WHAT TO DO:
Wherever the word "trader" appears in a line of the records, copy that line.
┄┄┄┄┄┄
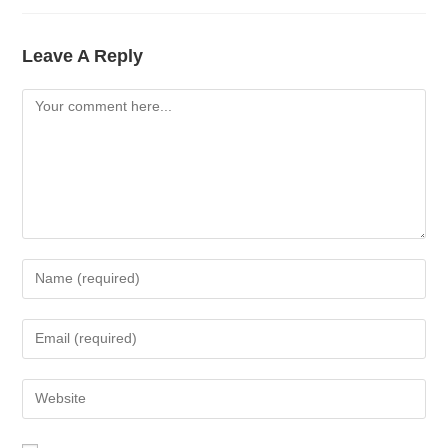
Leave A Reply
Comment
Enter
Your
Name
Enter
Or
Your
Username
Email
Enter
To
Address
Your
Comment
To
Website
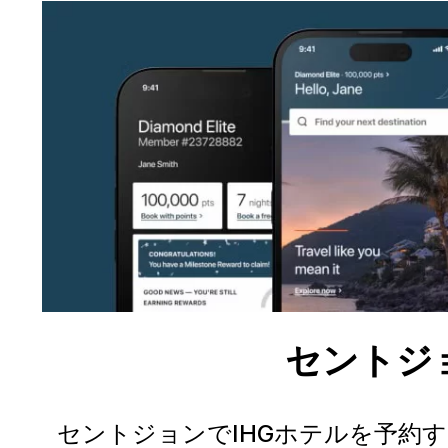
セントジ
セントジョンでIHGホテルを予約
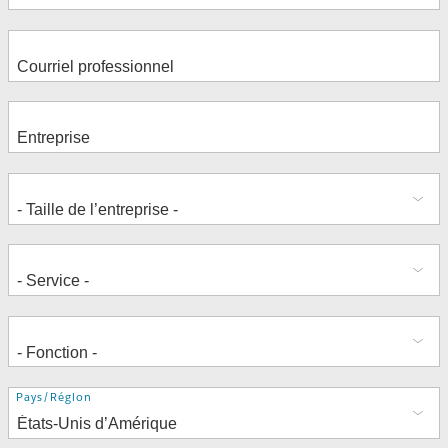
Adresse
Pays/Région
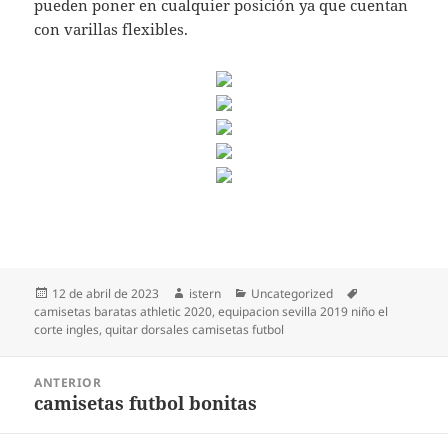
pueden poner en cualquier posición ya que cuentan
con varillas flexibles.
Publicado
Autor
Categorías
Etiquetas
12 de abril de 2023
istern
Uncategorized
el
camisetas baratas athletic 2020
,
equipacion sevilla 2019 niño el
corte ingles
,
quitar dorsales camisetas futbol
Navegación
ANTERIOR
de
camisetas futbol bonitas
Entrada
entradas
anterior:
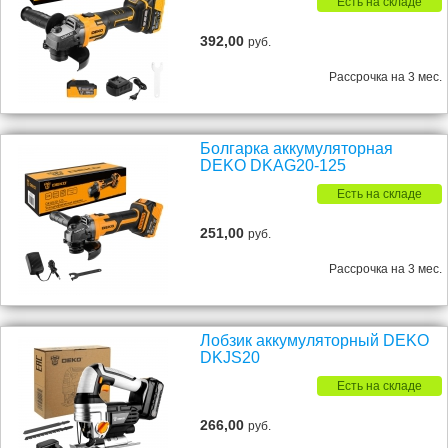
Есть на складе
392,00
руб.
Рассрочка на 3 мес.
Болгарка аккумуляторная
DEKO DKAG20-125
Есть на складе
251,00
руб.
Рассрочка на 3 мес.
Лобзик аккумуляторный DEKO
DKJS20
Есть на складе
266,00
руб.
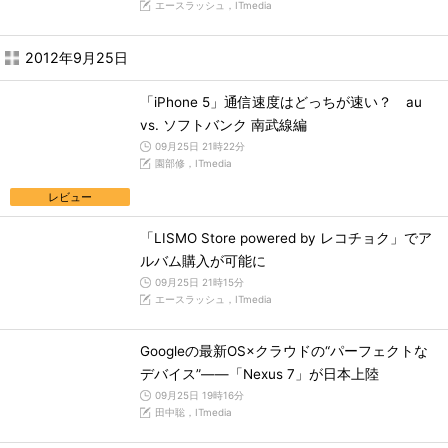
エースラッシュ，ITmedia
2012年9月25日
「iPhone 5」通信速度はどっちが速い？ au
vs. ソフトバンク 南武線編
09月25日 21時22分
園部修，ITmedia
レビュー
「LISMO Store powered by レコチョク」でア
ルバム購入が可能に
09月25日 21時15分
エースラッシュ，ITmedia
Googleの最新OS×クラウドの“パーフェクトな
デバイス”――「Nexus 7」が日本上陸
09月25日 19時16分
田中聡，ITmedia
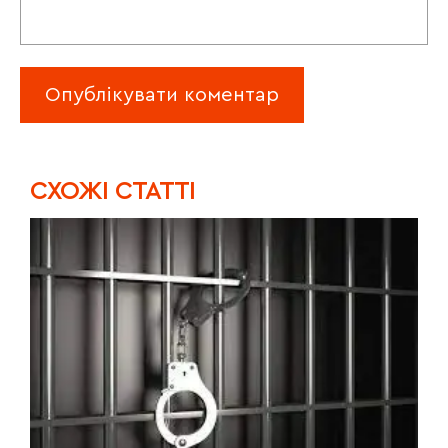
CХОЖІ СТАТТІ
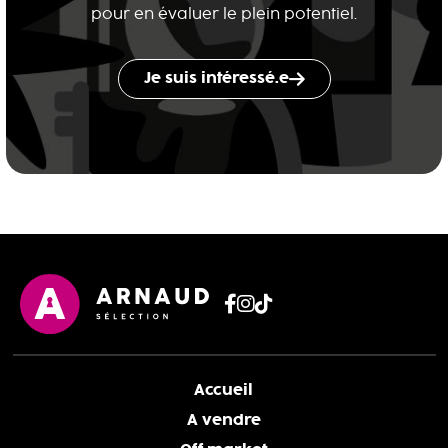
pour en évaluer le plein potentiel.
Je suis intéressé.e
Accueil
A vendre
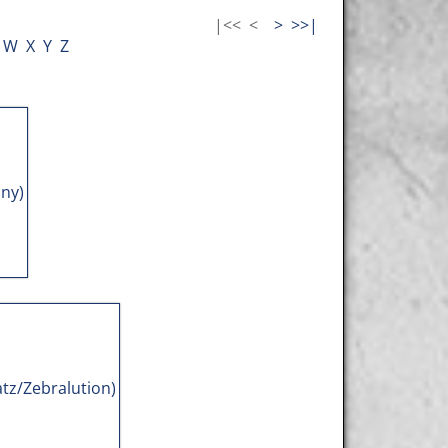
|<<
<
>
>>|
W
X
Y
Z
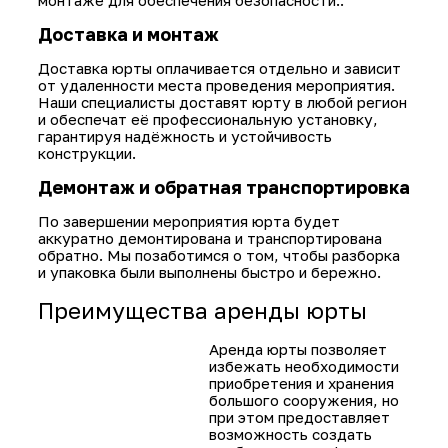
• 5-8 дней: 40 000 руб.
Эти цены включают
аренду самой
конструкции, но не
включают расходы на
доставку и монтаж.
Итоговая стоимость
аренды рассчитывается с
учётом дополнительных
услуг.
Услуги доставки и установк
Доставка и установка юрты требуют
профессионального подхода, поскольку эт
только крупногабаритное изделие, но и сл
конструкция, нуждающаяся в правильном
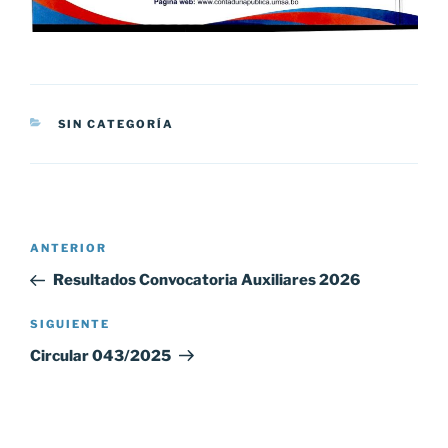
CATEGORÍAS
SIN CATEGORÍA
Navegación
Entrada
ANTERIOR
de
anterior:
Resultados Convocatoria Auxiliares 2026
entradas
Siguiente
SIGUIENTE
entrada
Circular 043/2025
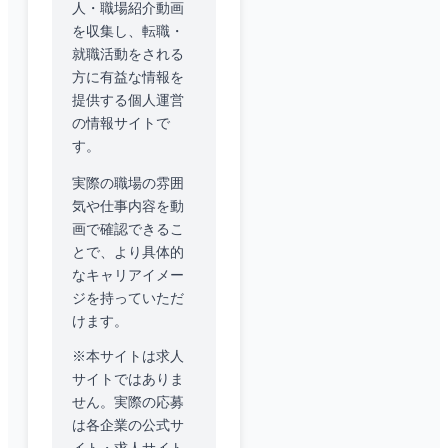
人・職場紹介動画
を収集し、転職・
就職活動をされる
方に有益な情報を
提供する個人運営
の情報サイトで
す。
実際の職場の雰囲
気や仕事内容を動
画で確認できるこ
とで、より具体的
なキャリアイメー
ジを持っていただ
けます。
※本サイトは求人
サイトではありま
せん。実際の応募
は各企業の公式サ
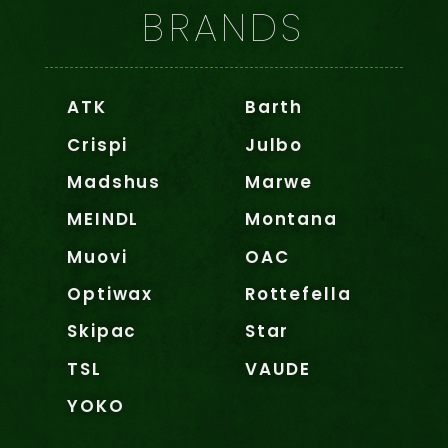
BRANDS
ATK
Barth
Crispi
Julbo
Madshus
Marwe
MEINDL
Montana
Muovi
OAC
Optiwax
Rottefella
Skipac
Star
TSL
VAUDE
YOKO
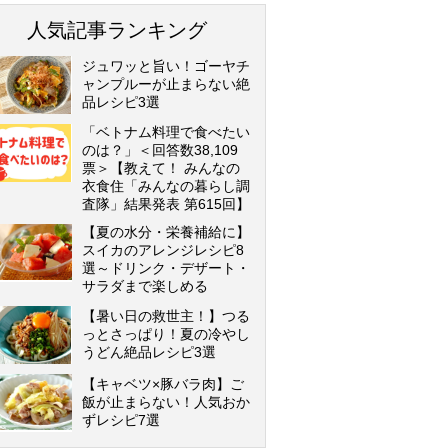
人気記事ランキング
ジュワッと旨い！ゴーヤチ
ャンプルーが止まらない絶
品レシピ3選
「ベトナム料理で食べたい
のは？」＜回答数38,109
票＞【教えて！ みんなの
衣食住「みんなの暮らし調
査隊」結果発表 第615回】
【夏の水分・栄養補給に】
スイカのアレンジレシピ8
選～ドリンク・デザート・
サラダまで楽しめる
【暑い日の救世主！】つる
っとさっぱり！夏の冷やし
うどん絶品レシピ3選
【キャベツ×豚バラ肉】ご
飯が止まらない！人気おか
ずレシピ7選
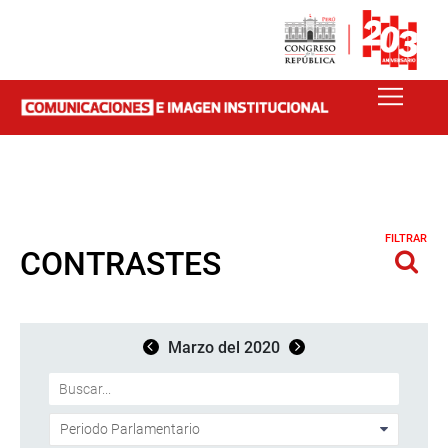
FILTRAR
CONTRASTES
Marzo del 2020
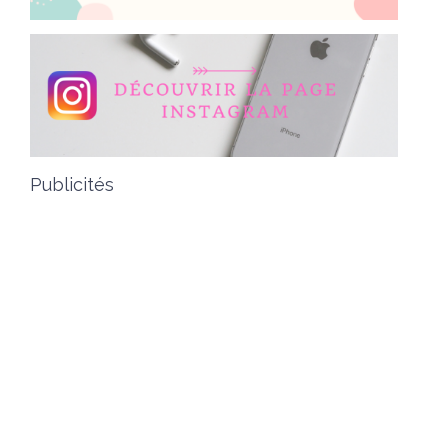
Publicités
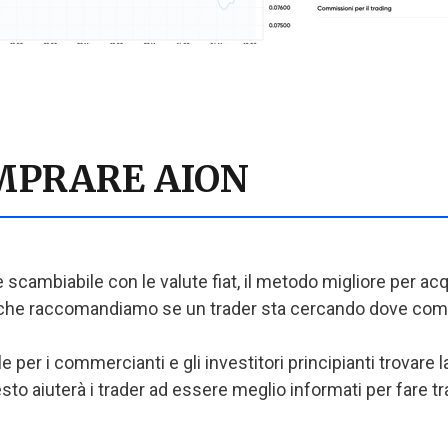
OMPRARE AION
scambiabile con le valute fiat, il metodo migliore per acq
me che raccomandiamo se un trader sta cercando dove com
er i commercianti e gli investitori principianti trovare la 
sto aiuterà i trader ad essere meglio informati per fare t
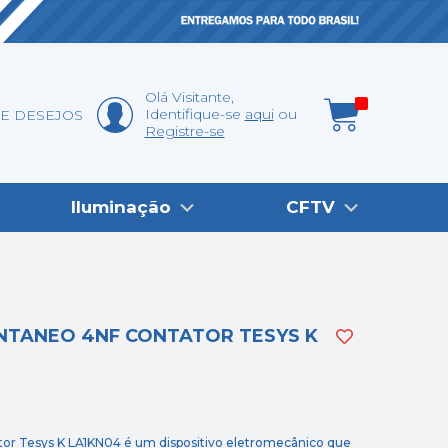
Olá
Visitante
,
Identifique-se
aqui
DE DESEJOS
Registre-se
Iluminação
CFTV
ANTANEO 4NF CONTATOR TESYS K
tor Tesys K LA1KN04 é um dispositivo eletromecânico que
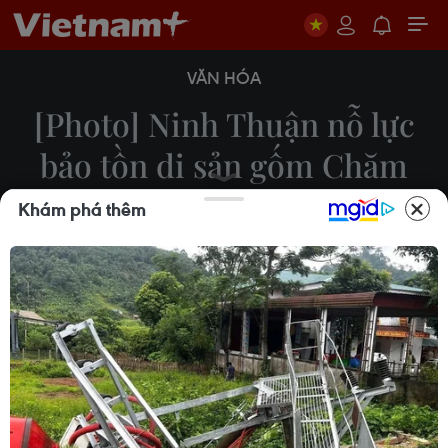
VĂN HÓA
[Photo] Ninh Thuận nỗ lực
bảo tồn di sản gốm Chăm
Bàu Trúc
Khám phá thêm
15/02/2021 13:00
Làng gốm Bàu Trúc tại Ninh Thuận là một trong
những làng gốm cổ nhất Đông Nam Á còn tồn tại
đến ngày nay và các hoa văn trên sản phẩm gốm
thể hiện nền văn hóa tín ngưỡng truyền thống của
dân tộc Chăm.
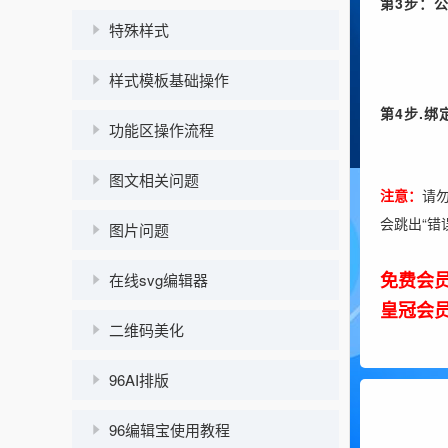
第3步：
特殊样式
样式模板基础操作
第4步.
功能区操作流程
图文相关问题
注意：
请勿
会跳出“错
图片问题
免费会
在线svg编辑器
皇冠会员
二维码美化
96AI排版
96编辑宝使用教程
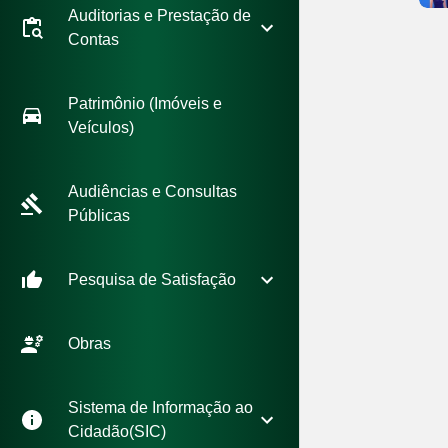
Auditorias e Prestação de
Contas
Patrimônio (Imóveis e
Veículos)
Audiências e Consultas
Públicas
Pesquisa de Satisfação
Obras
Sistema de Informação ao
Cidadão(SIC)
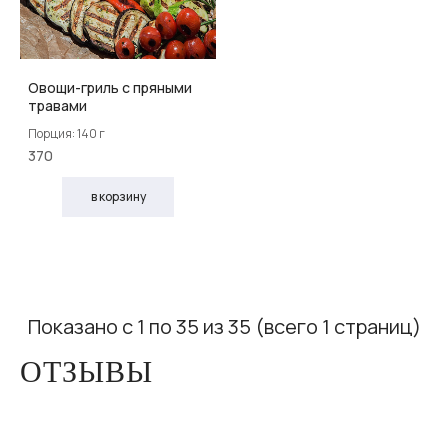
Овощи-гриль с пряными
травами
Порция: 140 г
370
в корзину
Показано с 1 по 35 из 35 (всего 1 страниц)
ОТЗЫВЫ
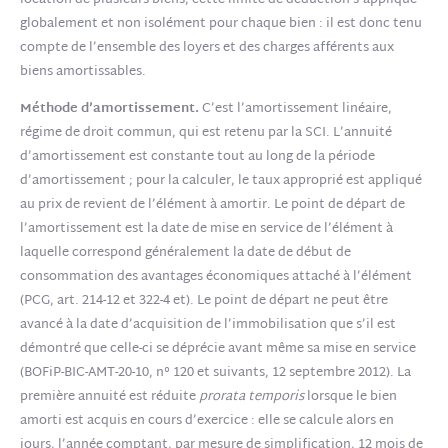
globalement et non isolément pour chaque bien : il est donc tenu
compte de l’ensemble des loyers et des charges afférents aux
biens amortissables.
Méthode d’amortissement.
C’est l’amortissement linéaire,
régime de droit commun, qui est retenu par la SCI. L’annuité
d’amortissement est constante tout au long de la période
d’amortissement ; pour la calculer, le taux approprié est appliqué
au prix de revient de l’élément à amortir. Le point de départ de
l’amortissement est la date de mise en service de l’élément à
laquelle correspond généralement la date de début de
consommation des avantages économiques attaché à l’élément
(PCG, art. 214-12 et 322-4 et). Le point de départ ne peut être
avancé à la date d’acquisition de l’immobilisation que s’il est
démontré que celle-ci se déprécie avant même sa mise en service
(BOFiP-BIC-AMT-20-10, n° 120 et suivants, 12 septembre 2012). La
première annuité est réduite
prorata temporis
lorsque le bien
amorti est acquis en cours d’exercice : elle se calcule alors en
jours, l’année comptant, par mesure de simplification, 12 mois de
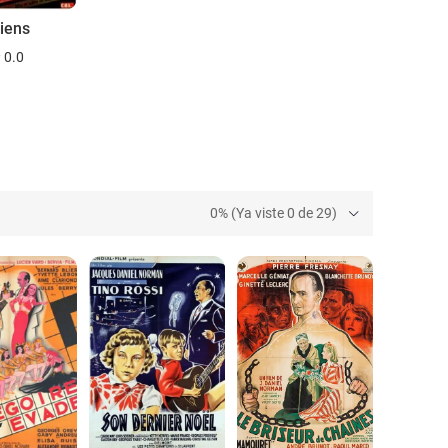
viens
0.0
0% (Ya viste 0 de 29)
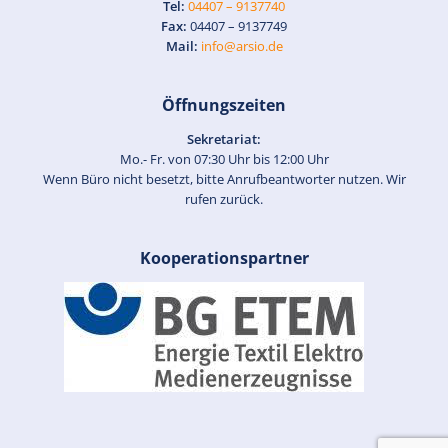
Tel:
04407 – 9137740
Fax:
04407 – 9137749
Mail:
info@arsio.de
Öffnungszeiten
Sekretariat:
Mo.- Fr. von 07:30 Uhr bis 12:00 Uhr
Wenn Büro nicht besetzt, bitte Anrufbeantworter nutzen. Wir
rufen zurück.
Kooperationspartner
┄┄┄┄┄┄
ANSWER TO THE EXERCISE:
me che raccomandiamo se un trader sta cercando dove com
sto aiuterà i trader ad essere meglio informati per fare t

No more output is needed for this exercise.